Word for word, retype the first line of the records and every following line through the one containing "The image size is (1024, 1288).".

Information shown:

• • • •

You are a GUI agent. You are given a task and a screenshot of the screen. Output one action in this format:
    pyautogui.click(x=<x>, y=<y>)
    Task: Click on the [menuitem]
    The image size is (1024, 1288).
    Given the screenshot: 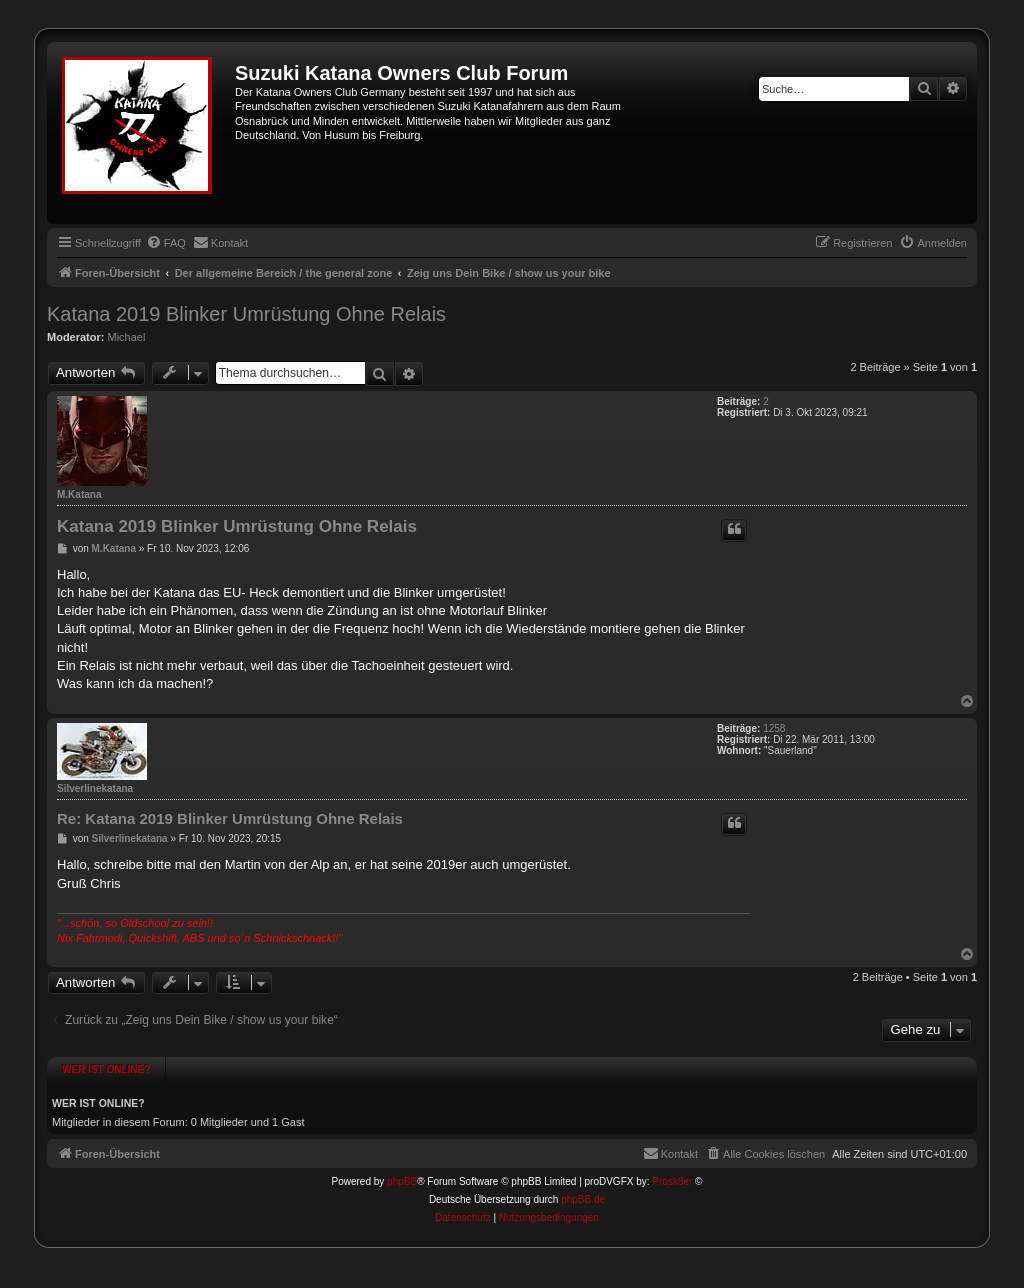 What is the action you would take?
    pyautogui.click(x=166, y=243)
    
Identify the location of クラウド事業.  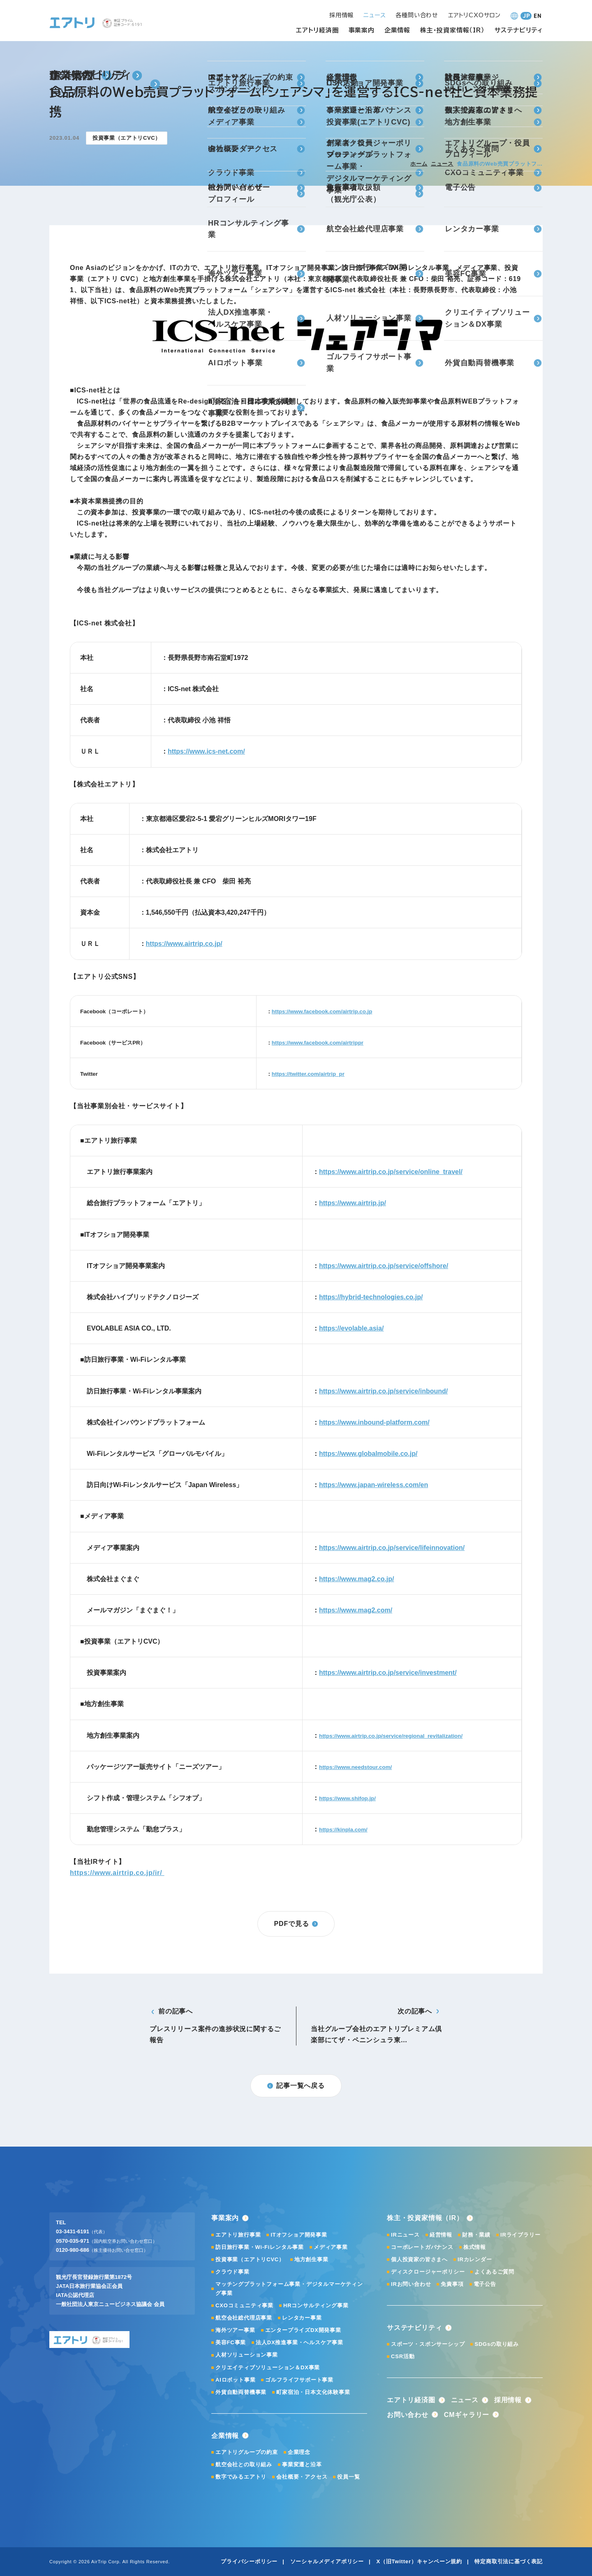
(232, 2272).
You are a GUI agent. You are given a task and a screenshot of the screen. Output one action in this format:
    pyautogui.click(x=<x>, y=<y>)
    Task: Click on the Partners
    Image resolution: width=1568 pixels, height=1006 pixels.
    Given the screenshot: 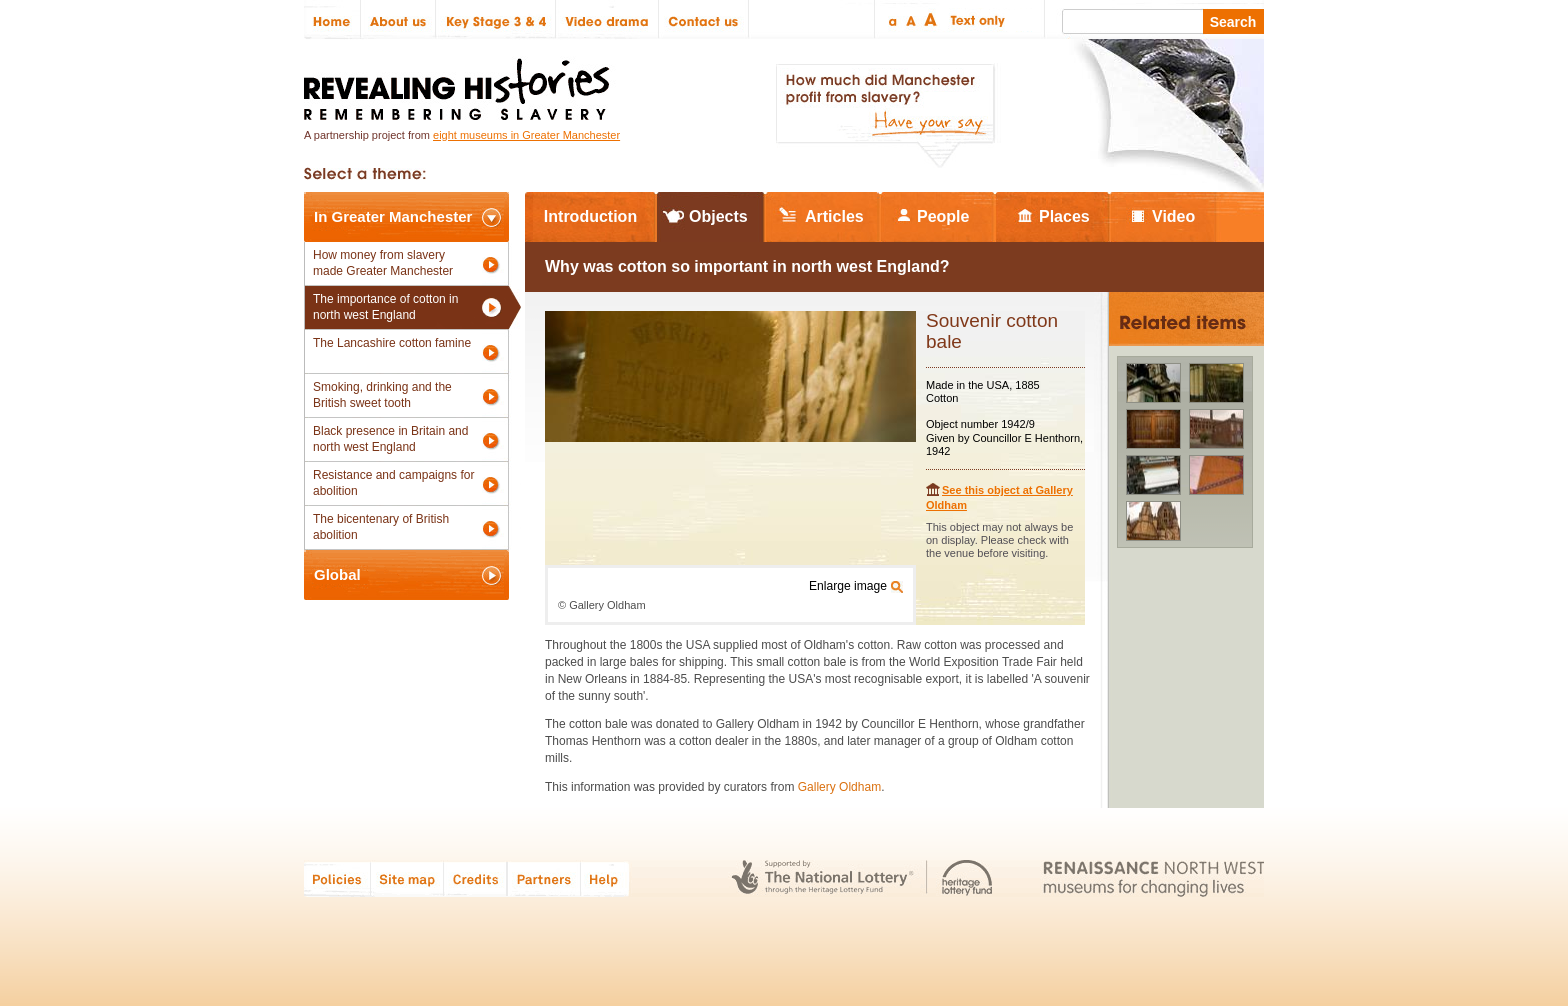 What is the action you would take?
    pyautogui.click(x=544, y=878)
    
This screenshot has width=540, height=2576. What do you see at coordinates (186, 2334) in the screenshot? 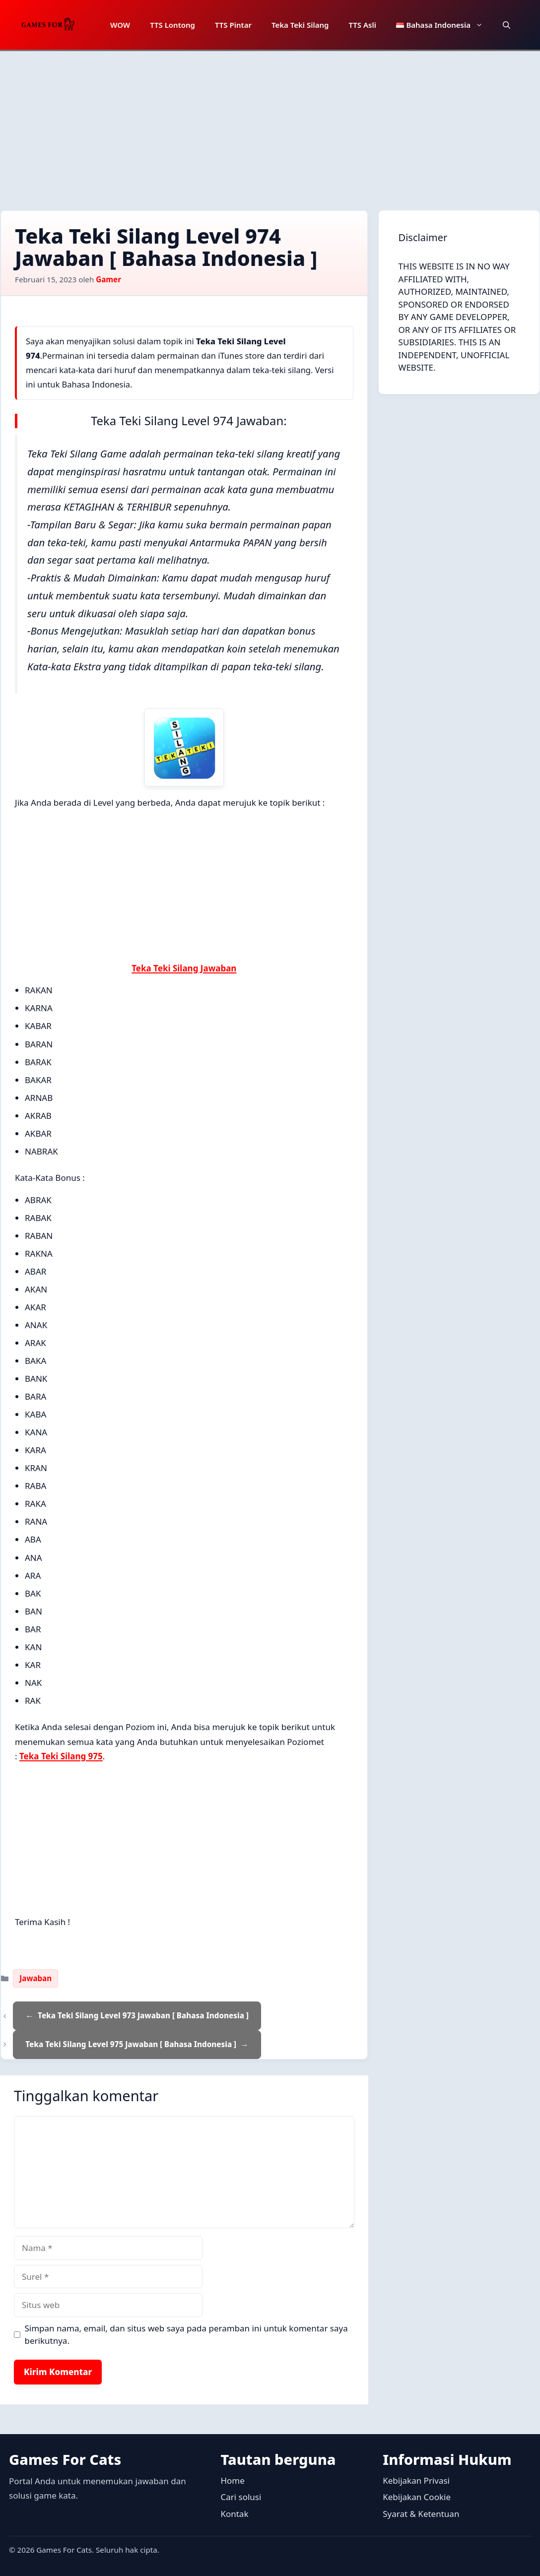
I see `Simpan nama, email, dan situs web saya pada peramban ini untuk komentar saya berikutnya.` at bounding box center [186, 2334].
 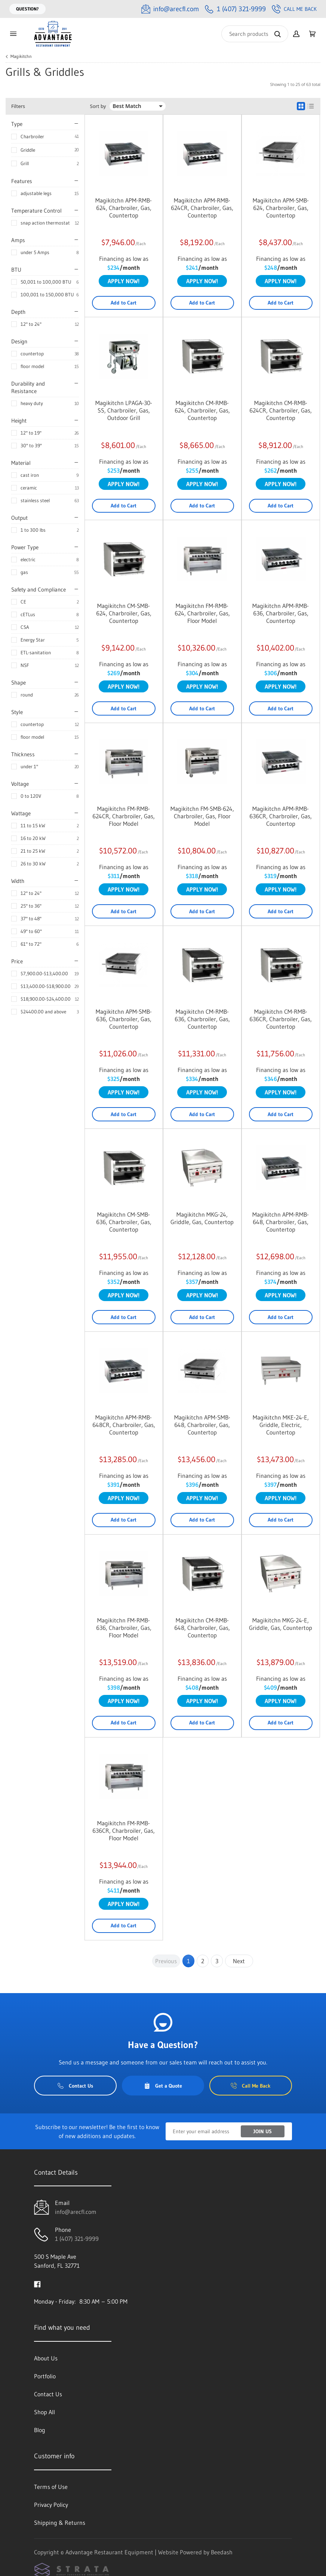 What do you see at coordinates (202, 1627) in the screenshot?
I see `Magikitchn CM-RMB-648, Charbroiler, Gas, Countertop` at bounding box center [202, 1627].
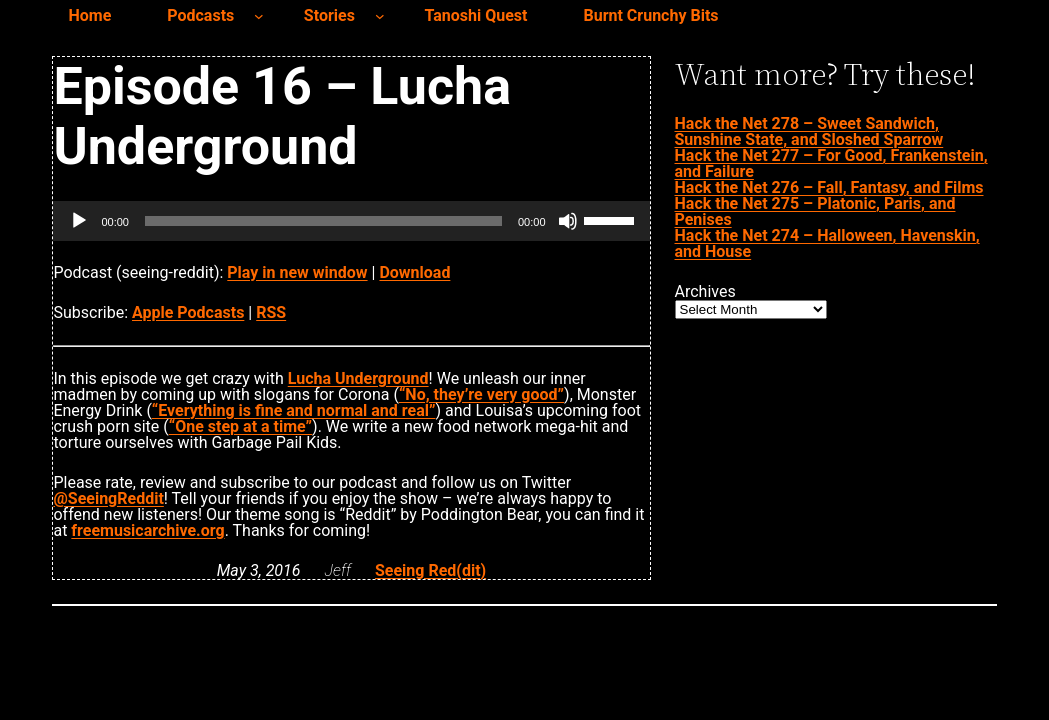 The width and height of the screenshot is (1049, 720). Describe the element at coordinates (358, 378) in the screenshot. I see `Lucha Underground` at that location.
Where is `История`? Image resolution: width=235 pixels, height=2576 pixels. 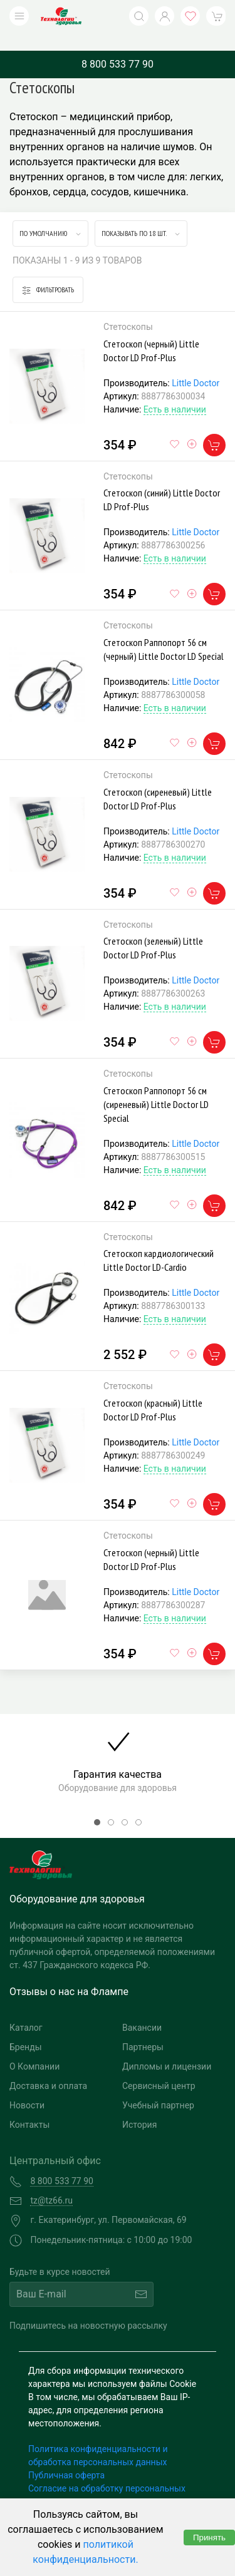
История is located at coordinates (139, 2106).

• • • •

Solution to this task:
You are a GUI agent. You are given a task and a screenshot of the screen. Output one action in this format:
    pyautogui.click(x=<x>, y=<y>)
    Task: Click on the [menuitem]
    The image size is (1024, 1288).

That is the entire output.